What’s currently on your to do list?
Most of us are obsessed with keeping a journal, to-do lists and planners but actually accomplishing the items is a different story.
Do you ever feel guilty that you didn’t check off all the tasks in your to do list?
Let’s change that today.
Here’s 4 Tips to Make A Better To Do List
1. Maintain ONE master list
I’m looking at you grocery planner, blog to-do’s, office tasks everything you put in your calendar and digital tools. It is not helping you to accomplish anything – what it actually does is overwhelm you.
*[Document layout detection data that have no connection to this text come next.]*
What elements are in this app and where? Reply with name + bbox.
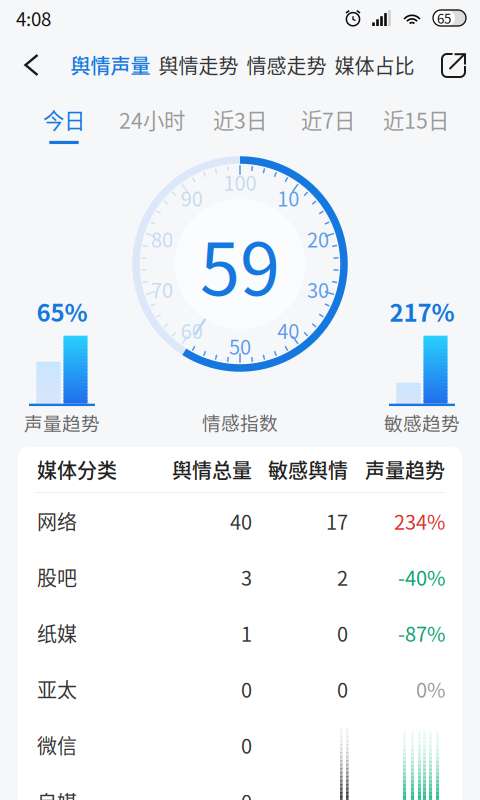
staticText: 30: [307, 275, 329, 304]
staticText: 0: [241, 730, 252, 760]
staticText: -40%: [398, 562, 445, 592]
staticText: 217%: [390, 294, 454, 329]
staticText: 股吧: [37, 562, 77, 592]
staticText: 亚太: [37, 674, 77, 704]
staticText: 50: [229, 332, 251, 360]
button[interactable]: 媒体占比: [334, 40, 414, 90]
staticText: 纸媒: [37, 618, 77, 648]
staticText: 90: [181, 183, 203, 212]
staticText: 舆情声量: [70, 50, 150, 80]
staticText: 自媒: [37, 786, 77, 800]
button[interactable]: 情感走势: [246, 40, 326, 90]
button[interactable]: 舆情声量: [70, 40, 150, 90]
staticText: 舆情总量: [172, 455, 252, 484]
staticText: 60: [181, 316, 203, 345]
staticText: 0: [241, 786, 252, 800]
button[interactable]: 舆情走势: [158, 40, 238, 90]
button[interactable]: 今日: [20, 94, 108, 150]
button[interactable]: 近15日: [372, 94, 460, 150]
staticText: 100: [224, 168, 256, 196]
staticText: 敏感趋势: [384, 409, 460, 436]
staticText: -87%: [398, 618, 445, 648]
staticText: 敏感舆情: [268, 455, 348, 484]
staticText: 0: [337, 674, 348, 704]
staticText: 2: [337, 562, 348, 592]
button[interactable]: 近3日: [196, 94, 284, 150]
staticText: 3: [241, 562, 252, 592]
staticText: 70: [151, 275, 173, 304]
staticText: 24小时: [119, 104, 185, 135]
staticText: 微信: [37, 730, 77, 760]
staticText: 舆情走势: [158, 50, 238, 80]
button[interactable]: 分享: [438, 40, 470, 90]
staticText: 1: [241, 618, 252, 648]
staticText: 媒体分类: [37, 455, 117, 484]
staticText: 近3日: [213, 104, 267, 135]
staticText: 17: [326, 506, 348, 536]
staticText: 10: [277, 183, 299, 212]
staticText: 0: [337, 618, 348, 648]
staticText: 媒体占比: [334, 50, 414, 80]
button[interactable]: 24小时: [108, 94, 196, 150]
staticText: 声量趋势: [24, 409, 100, 436]
staticText: 80: [151, 224, 173, 253]
staticText: 59: [200, 212, 280, 316]
staticText: 4:08: [16, 4, 51, 32]
staticText: 40: [277, 316, 299, 345]
staticText: 近7日: [301, 104, 355, 135]
staticText: 20: [307, 224, 329, 253]
staticText: 0: [241, 674, 252, 704]
button[interactable]: 近7日: [284, 94, 372, 150]
button[interactable]: 返回: [6, 40, 56, 90]
staticText: 近15日: [383, 104, 449, 135]
staticText: 网络: [37, 506, 77, 536]
staticText: 情感走势: [246, 50, 326, 80]
staticText: 40: [230, 506, 252, 536]
staticText: 65: [437, 8, 451, 28]
staticText: 0%: [416, 674, 445, 704]
staticText: 情感指数: [202, 408, 278, 436]
staticText: 声量趋势: [365, 455, 445, 484]
staticText: 234%: [394, 506, 445, 536]
staticText: 65%: [36, 294, 88, 329]
staticText: 今日: [43, 104, 85, 135]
Ken Zeigler, a productivity expert suggests to have ONE planner (as the old-school-way if far more effective for retention) where you keep all to-do items (whether financial, personal or professional) for an entire week.
2. Batch your tasks
Review your master list daily and transfer action items onto a daily list, which should be in electronic form to make it easily portable and accessible from multiple devices (i.e. Google Sheets, Reminder app in your phone)
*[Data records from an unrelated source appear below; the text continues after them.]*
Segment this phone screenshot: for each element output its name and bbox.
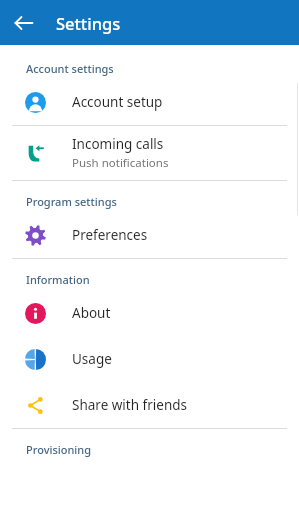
staticText: Information: [26, 272, 90, 287]
button[interactable]: Back: [8, 7, 40, 39]
staticText: Usage: [72, 350, 112, 368]
staticText: Share with friends: [72, 396, 188, 414]
button[interactable]: Account setup: [0, 79, 299, 125]
staticText: Preferences: [72, 226, 148, 244]
staticText: About: [72, 304, 111, 322]
staticText: Account settings: [26, 61, 114, 76]
staticText: Incoming calls: [72, 135, 164, 153]
button[interactable]: Preferences: [0, 212, 299, 258]
staticText: Account setup: [72, 93, 163, 111]
button[interactable]: Incoming calls: [0, 126, 299, 180]
staticText: Provisioning: [26, 442, 92, 457]
button[interactable]: About: [0, 290, 299, 336]
button[interactable]: Usage: [0, 336, 299, 382]
staticText: Program settings: [26, 194, 117, 209]
staticText: Settings: [56, 12, 121, 34]
staticText: Push notifications: [72, 155, 169, 171]
button[interactable]: Share with friends: [0, 382, 299, 428]
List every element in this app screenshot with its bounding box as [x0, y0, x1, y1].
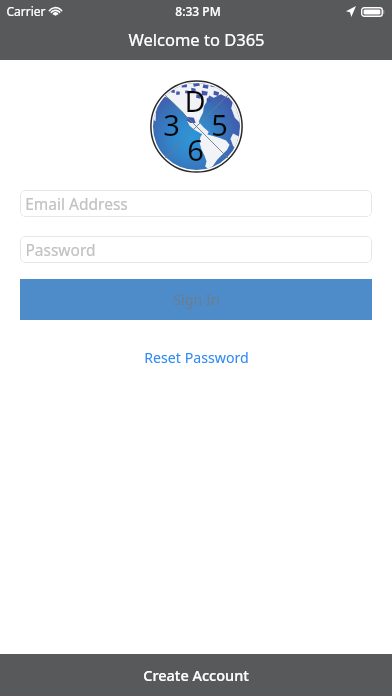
staticText: 8:33 PM [175, 3, 221, 19]
staticText: Sign In [173, 290, 220, 309]
staticText: D [184, 81, 206, 117]
staticText: 6 [187, 130, 204, 166]
button[interactable]: Password [20, 236, 372, 263]
staticText: 5 [211, 105, 228, 141]
staticText: Carrier [6, 3, 46, 19]
staticText: 3 [163, 105, 180, 141]
button[interactable]: Create Account [0, 654, 392, 696]
staticText: Password [25, 239, 96, 260]
button[interactable]: Email Address [20, 190, 372, 217]
staticText: Create Account [143, 665, 249, 685]
button[interactable]: Reset Password [126, 343, 266, 371]
staticText: Welcome to D365 [128, 28, 265, 50]
staticText: Reset Password [144, 348, 249, 367]
other: D365 logo [150, 80, 243, 173]
staticText: Email Address [25, 193, 128, 214]
button[interactable]: Sign In [20, 279, 372, 320]
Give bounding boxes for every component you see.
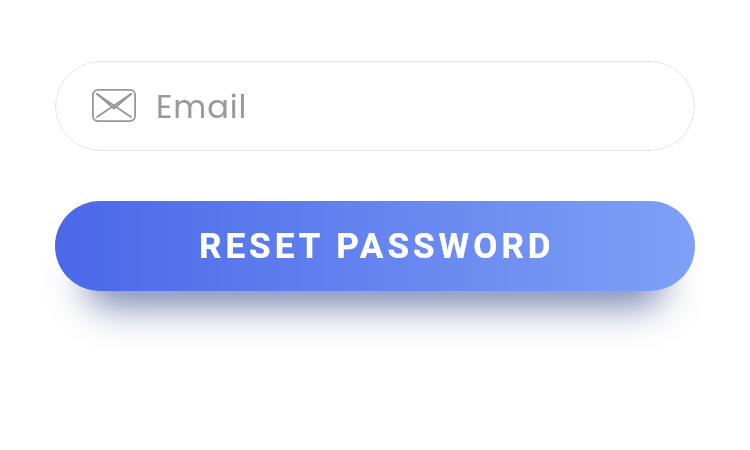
button[interactable]: Email address — [55, 61, 695, 151]
staticText: RESET PASSWORD — [199, 226, 555, 267]
staticText: Email — [156, 84, 248, 129]
other: Email address — [92, 89, 136, 122]
button[interactable]: RESET PASSWORD — [55, 201, 695, 291]
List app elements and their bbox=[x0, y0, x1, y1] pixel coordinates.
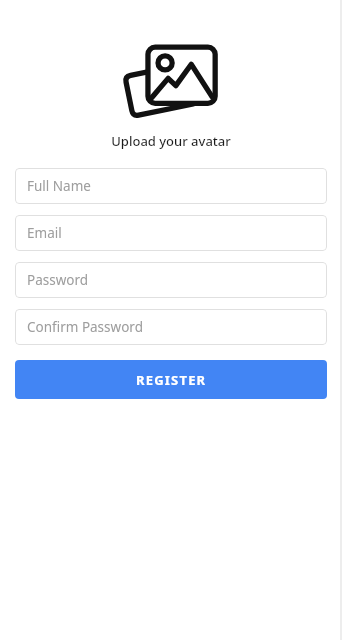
button[interactable]: Full Name bbox=[15, 168, 327, 204]
staticText: Upload your avatar bbox=[111, 132, 231, 150]
button[interactable]: Password bbox=[15, 262, 327, 298]
button[interactable]: REGISTER bbox=[15, 360, 327, 399]
staticText: Email bbox=[27, 224, 62, 242]
button[interactable]: Confirm Password bbox=[15, 309, 327, 345]
staticText: Full Name bbox=[27, 177, 91, 195]
staticText: REGISTER bbox=[136, 371, 207, 389]
staticText: Confirm Password bbox=[27, 318, 143, 336]
staticText: Password bbox=[27, 271, 89, 289]
button[interactable]: Email bbox=[15, 215, 327, 251]
button[interactable]: Upload your avatar bbox=[123, 46, 219, 124]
This list should be batched, or separated, into groups of similar tasks (like the three separate emails you must answer in the next hour or the five errands you need to run in town).
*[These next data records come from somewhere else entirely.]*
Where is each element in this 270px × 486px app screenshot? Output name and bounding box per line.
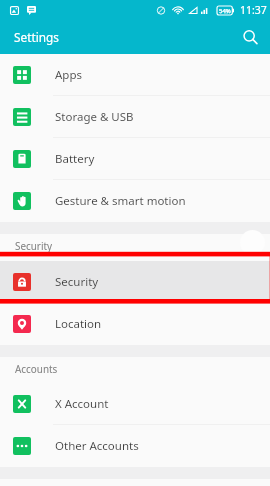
button[interactable]: Gesture & smart motion: [0, 180, 270, 222]
staticText: Apps: [55, 67, 83, 83]
staticText: Battery: [55, 151, 95, 167]
button[interactable]: Security: [0, 261, 270, 303]
button[interactable]: Location: [0, 303, 270, 345]
staticText: Location: [55, 316, 102, 332]
staticText: Accounts: [15, 362, 58, 375]
staticText: Settings: [14, 29, 59, 45]
staticText: 11:37: [240, 3, 267, 17]
staticText: Other Accounts: [55, 438, 139, 454]
staticText: Security: [55, 274, 99, 290]
button[interactable]: Apps: [0, 54, 270, 96]
button[interactable]: Battery: [0, 138, 270, 180]
staticText: Gesture & smart motion: [55, 193, 186, 209]
button[interactable]: Storage & USB: [0, 96, 270, 138]
staticText: Storage & USB: [55, 109, 134, 125]
staticText: X Account: [55, 396, 109, 412]
staticText: Security: [15, 239, 53, 252]
button[interactable]: X Account: [0, 383, 270, 425]
staticText: 54%: [219, 7, 231, 15]
button[interactable]: Search: [236, 23, 264, 51]
button[interactable]: Other Accounts: [0, 425, 270, 467]
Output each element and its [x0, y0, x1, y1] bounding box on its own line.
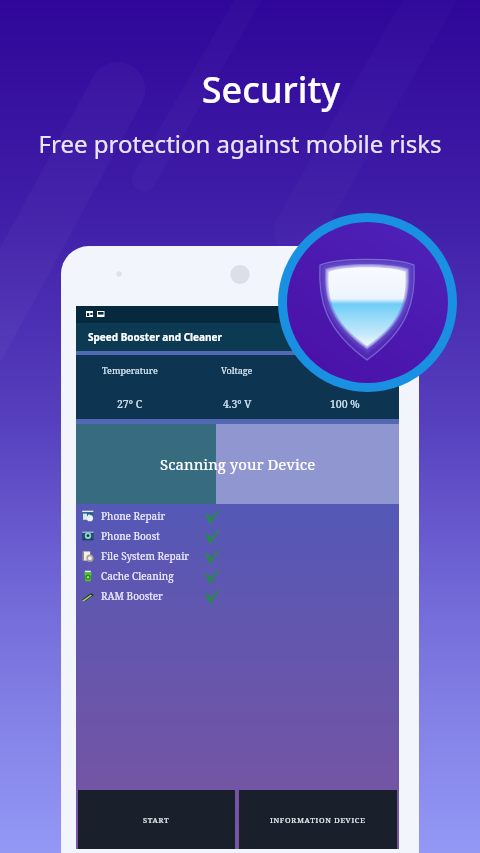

Zeigler explains that batching tasks improves productivity. “By working on all of the similar tasks, it will prevent your jumping from task to task and help you focus on one type at a time,” he says.
3. Work towards larger goals
Peter Bregman, author of 18 Minutes: Find Your Focus, Master Distraction and Get The Right Things Done, has created his own method for a list that tackles not just the minutiae of daily life, but your larger goals. It’s called the “18 Minutes to-do list.”
To get started, you identify no more than five goals for the year—both personal and professional—and generate your daily to-dos keeping those annual goals in mind.
Read: Here’s How To Do Goal Setting The Right Way
Of course, there is space for the unavoidable minutiae, which is called the other 5 percent, because according to Bregman, you shouldn’t be spending more than 5 percent of your time on these tasks.
4. Setting expiration dates
When setting yourself up for success, next week isn’t an effective time limit. “There’s a tremendous amount of research that points to the fact that if you decide when and where you’re going to do something, you’ll do it,” says Bregman.
If items stay on your list for more than three days, Bregman gives you three options: Do it right away, put it on your calendar for a specific time in the future (place the hardest and most important items at the beginning of the day), or delete it.